AP
- Trump's hush-money defense lawyers have protested the judge's tight control over pretrial motions.
- In a blistering order Tuesday, the judge doubled down on requiring advance notice of new motions.
- Trump's lawyers face "criminal contempt" if they file more motions without asking first, he wrote.
Donald Trump's New York hush money judge issued a blistering written order Tuesday that warned the GOP frontrunner's defense team against "dilatory" tactics between now and the new April 15 trial date.
The trial judge, New York Supreme Court Justice Juan Merchan, threatened Trump's lawyers with contempt if they again try to bend his strict rules limiting the filing of new pretrial motions.
Courts have "power to punish for a criminal contempt" whenever there is "willful disobedience" of a judge's orders, Merchan warned in his ruling.

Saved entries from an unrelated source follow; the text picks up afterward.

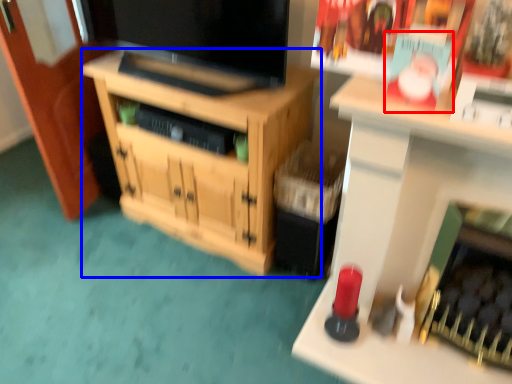 Question: Which object is closer to the camera taking this photo, magazine (highlighted by a red box) or cabinetry (highlighted by a blue box)?

Choices:
 (A) magazine
 (B) cabinetry

Answer: (A) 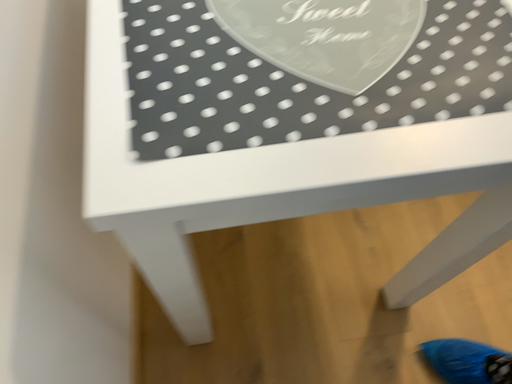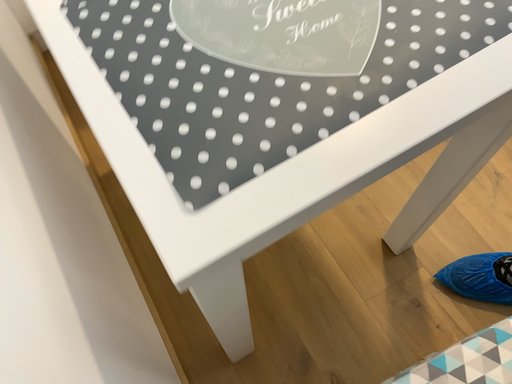 Question: How did the camera likely rotate when shooting the video?

Choices:
 (A) rotated left
 (B) rotated right

Answer: (B) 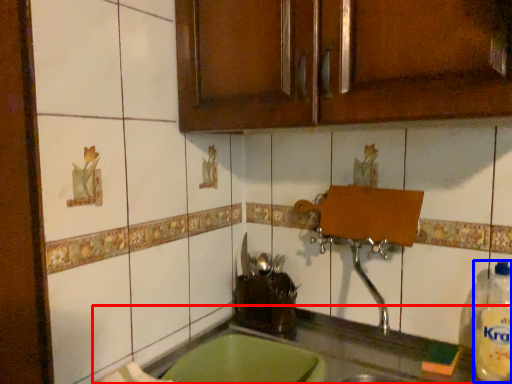 Question: Which of the following is the closest to the observer, countertop (highlighted by a red box) or bottle (highlighted by a blue box)?

Choices:
 (A) countertop
 (B) bottle

Answer: (A) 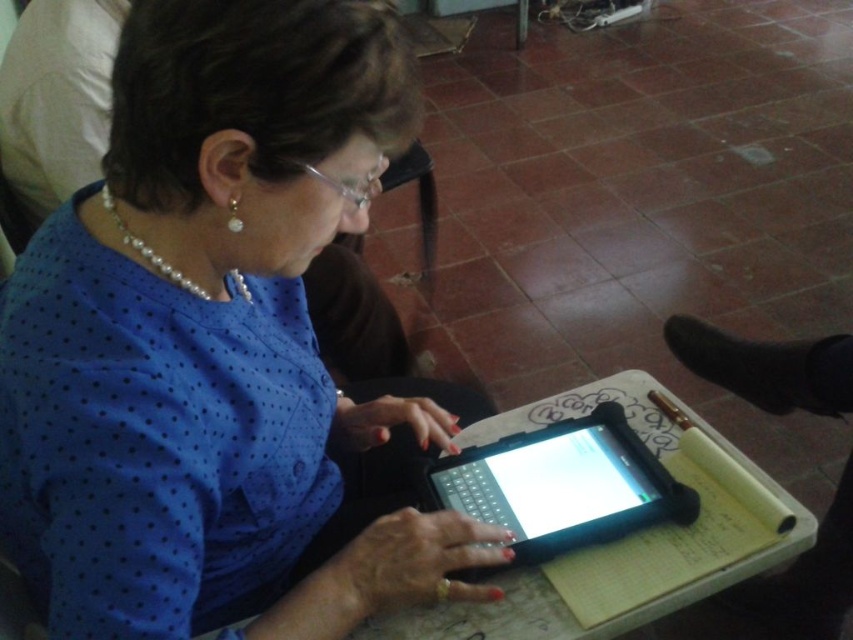 You are a photographer taking a picture of the blue dotted shirt at center and the black rubberized tablet at center. Which object should you focus on first if you want to ensure both are in focus, considering their positions?

The blue dotted shirt at center is above the black rubberized tablet at center, so focusing on the shirt first will help ensure both are in focus as the tablet is below it.

In the scene shown: You are an interior designer planning to place a new decorative item on the table where the blue dotted shirt at center and the black rubberized tablet at center are located. Considering their sizes, which object should you avoid covering to ensure the decorative item doesn t block both?

The blue dotted shirt at center is larger in size than the black rubberized tablet at center, so you should avoid covering the blue dotted shirt at center to ensure the decorative item doesn t block both. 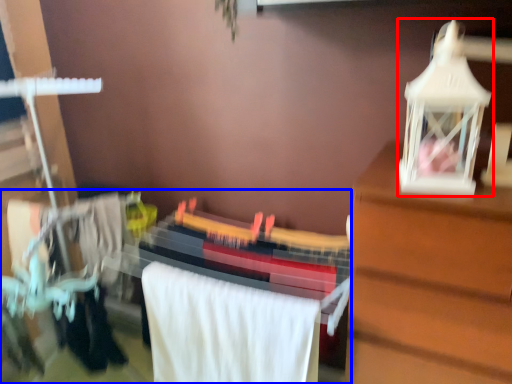 Question: Which object appears closest to the camera in this image, toy (highlighted by a red box) or closet (highlighted by a blue box)?

Choices:
 (A) toy
 (B) closet

Answer: (A) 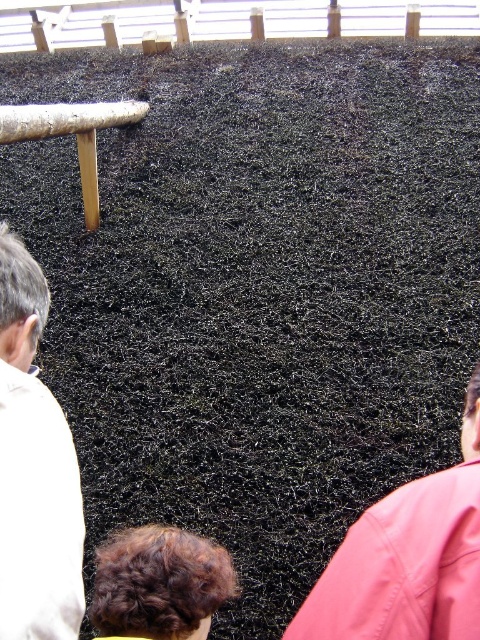 Question: Which of the following is the closest to the observer?

Choices:
 (A) (60, 440)
 (B) (387, 632)

Answer: (B)

Question: Is white fabric shirt at left positioned before brown curly hair at lower center?

Choices:
 (A) no
 (B) yes

Answer: (B)

Question: Which object is farther from the camera taking this photo?

Choices:
 (A) brown curly hair at lower center
 (B) pink fabric at lower right
 (C) white fabric shirt at left

Answer: (A)

Question: Which object is the farthest from the brown curly hair at lower center?

Choices:
 (A) white fabric shirt at left
 (B) pink fabric at lower right

Answer: (A)

Question: Is pink fabric at lower right wider than brown curly hair at lower center?

Choices:
 (A) yes
 (B) no

Answer: (A)

Question: Is white fabric shirt at left wider than brown curly hair at lower center?

Choices:
 (A) yes
 (B) no

Answer: (B) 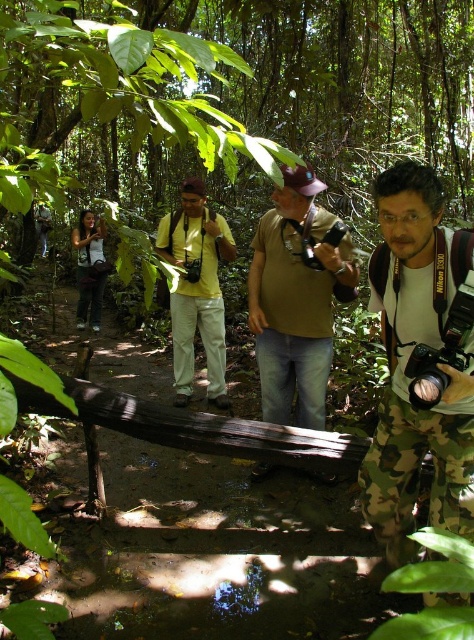 Question: Which object is the closest to the matte black camera at left?

Choices:
 (A) yellow matte shirt at center
 (B) camo pants at center

Answer: (A)

Question: Which is farther from the black plastic camera at center?

Choices:
 (A) matte black camera at left
 (B) yellow matte shirt at center
 (C) brown matte shirt at center

Answer: (A)

Question: Is yellow matte shirt at center wider than matte black camera at left?

Choices:
 (A) no
 (B) yes

Answer: (B)

Question: Among these points, which one is farthest from the camera?

Choices:
 (A) (178, 403)
 (B) (340, 291)
 (C) (401, 330)

Answer: (A)

Question: Does camo pants at center appear on the right side of black plastic camera at center?

Choices:
 (A) no
 (B) yes

Answer: (B)

Question: Does camo pants at center have a larger size compared to black plastic camera at center?

Choices:
 (A) yes
 (B) no

Answer: (A) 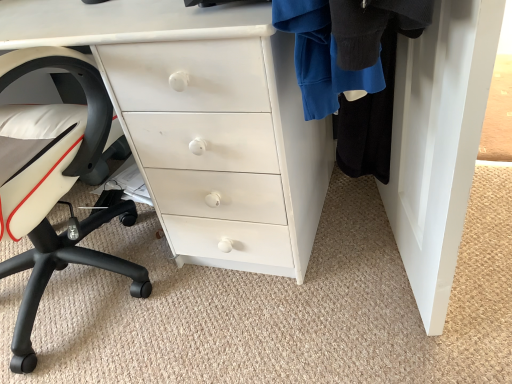 Question: Would you say white matte chair at left is to the left or to the right of white painted wood chest of drawers at center in the picture?

Choices:
 (A) right
 (B) left

Answer: (B)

"This Court has the authority to implement measures as necessary to manage its docket and prevent "dilatory tactics" right up until the eve of trial," Merchan wrote.
Read Judge Merchan's ruling here.
Frivolous delays will not be tolerated, the judge warned.
"Defendant, either directly or through counsel, has repeatedly stated publicly that the defense goal is to delay these proceedings, if possible, past the 2024 presidential election," the judge noted in a footnote on the second page of the ruling.
Merchan has said he does not want to be strafed by last-minute, trial-delaying requests and demands.
On March 8, he ordered that before any new pretrial motions are filed, the parties must send him a one-page pre-motion letter setting out the relief being sought. Only if the judge agrees can the actual motion be filed.
But in Tuesday's ruling, Merchan criticized Trump's team for skirting that rule last week by sending a one-page pre-motion letter attached to the motion itself.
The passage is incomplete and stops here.